Na noite de sexta-feira, em frente ao Hospital Militar de Santiago, cerca de 50 pessoas comemoravam a morte de Contreras com champanha e buzinas: “Assassino, assassino”, gritavam os manifestantes. Desde 2006, quando Pinochet morreu e foi velado na Escola Militar, não havia protestos desse tipo contra uma figura emblemática da ditadura (1973-89). Segundo a polícia, o ex-militar morreu às 22h30 (hora local e de Brasília) e será cremado numa cerimônia familiar discreta.
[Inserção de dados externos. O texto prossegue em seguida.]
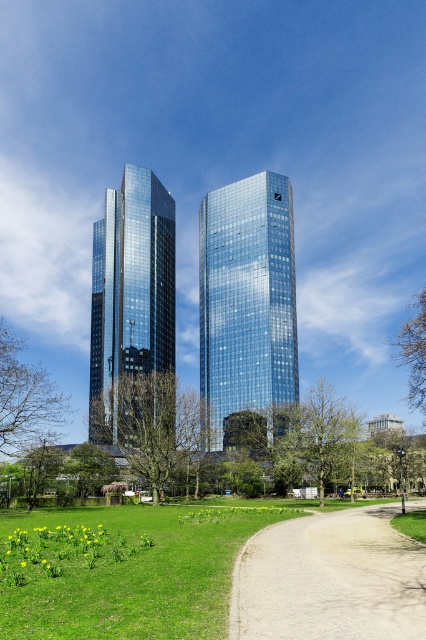 Identify the location of glossy glass skyscraper at center. (247, 300).

From the picture: Which is more to the right, glossy glass skyscraper at center or gravel path at center?

Positioned to the right is glossy glass skyscraper at center.

Between point (212, 416) and point (238, 604), which one is positioned in front?

Point (238, 604) is more forward.

Where is `glossy glass skyscraper at center`? glossy glass skyscraper at center is located at coordinates (247, 300).

In the scene shown: Does gravel path at center appear on the right side of green leafy tree at lower left?

Indeed, gravel path at center is positioned on the right side of green leafy tree at lower left.

The height and width of the screenshot is (640, 426). What are the coordinates of `gravel path at center` in the screenshot? It's located at (330, 579).

Identify the location of gravel path at center. The width and height of the screenshot is (426, 640). (330, 579).

Is green leafy tree at center smaller than green leafy tree at left?

No.

Who is more forward, (140, 456) or (25, 365)?

Positioned in front is point (25, 365).

Find the location of a particular element. The image size is (426, 640). green leafy tree at center is located at coordinates (150, 422).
Um decreto emitido durante o primeiro Governo de Michelle Bachelet (2006-2010) determina que nenhum militar que cumpre pena por crimes cometidos durante a ditadura poderá receber honras militares.
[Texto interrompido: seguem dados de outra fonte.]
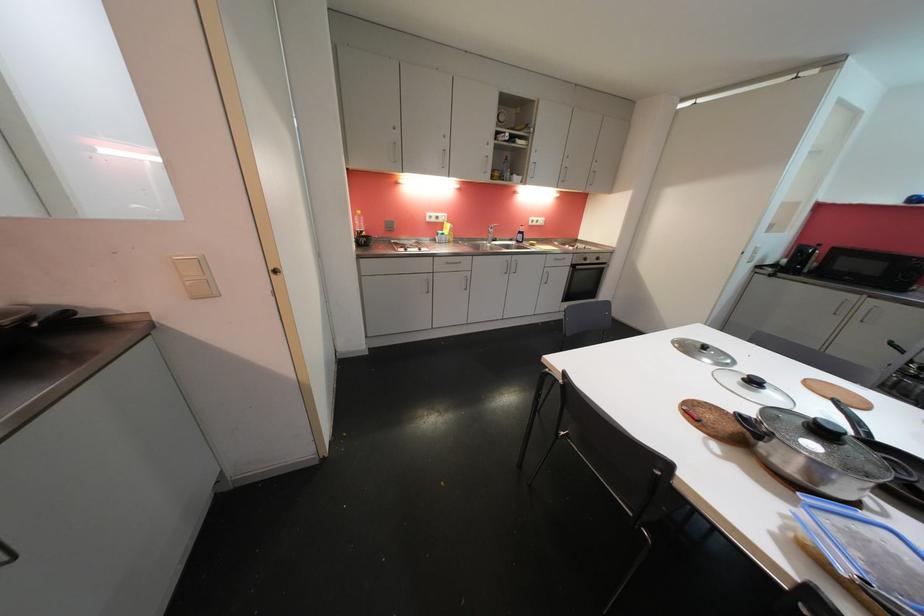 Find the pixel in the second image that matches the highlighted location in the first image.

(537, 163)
Em sua última entrevista, concedida à CNN Chile em 2013, por ocasião dos 40 anos do golpe militar de Pinochet, Contreras afirmou que a DINA nunca se envolveu em torturas. Naquela entrevista, o ex-militar declarou que nem a presidenta Michelle Bachelet nem sua mãe, Ángela Jeria, estiveram presas no centro de detenção de Vila Grimaldi no começo de 1975. De acordo com o testemunho dessas mulheres, no entanto, Contreras não somente esteve presente no lugar como também sugeriu que a Força Aérea do Chile, instituição onde o pai de Bachelet trabalhava, estava exercendo pressões pela libertação das prisioneiras.

Contreras cumpria pena por delitos cometidos depois do golpe de Estado de 11 de setembro de 1973

“Morreu conforme a sua lei, infelizmente. Espero que os militares que estão na mesma condição dele sintam o repúdio que geram atualmente na sociedade chilena”, afirmou o presidente do Partido Comunista, Guillermo Teillier, ao Canal 13.

Contreras cumpria penas por delitos como sequestro, homicídio, formação de quadrilha e abuso de poder, relativos a violações dos direitos humanos por agentes do Estado depois do golpe de 11 de setembro de 1973. O ex-militar, que sempre manteve uma atitude desafiadora e jamais deu sinais de arrependimento pelos crimes que liderou como chefe da DINA, tinha outros 59 processos pendentes e outras nove condenações a medidas alternativas de reclusão.

O ex-militar jamais deu sinais de arrependimento pelos crimes que liderou como chefe da DINA

A morte de Contreras ocorre justamente quando os direitos humanos entraram novamente para a pauta política chilena. Há duas semanas, um ex-militar rompeu um pacto de silêncio e permitiu que a Justiça reabrisse, depois de 29 anos, um dos casos simbólicos da repressão, conhecido como Caso Quemados. A decisão dos tribunais, que resultou em processos judiciais contra 12 militares da reserva, levou entidades de direitos humanos e partidos de esquerda a solicitarem ao Exército que preste informações sobre o paradeiro dos detidos desaparecidos e entregue às autoridades todas as pessoas vinculadas a crimes contra a humanidade. A Comissão de Defesa da Câmara dos Deputados convocou para a próxima terça-feira os comandantes do Exército, Marinha e Aeronáutica para interrogá-los sobre informações que possam ter a respeito dos crimes da ditadura.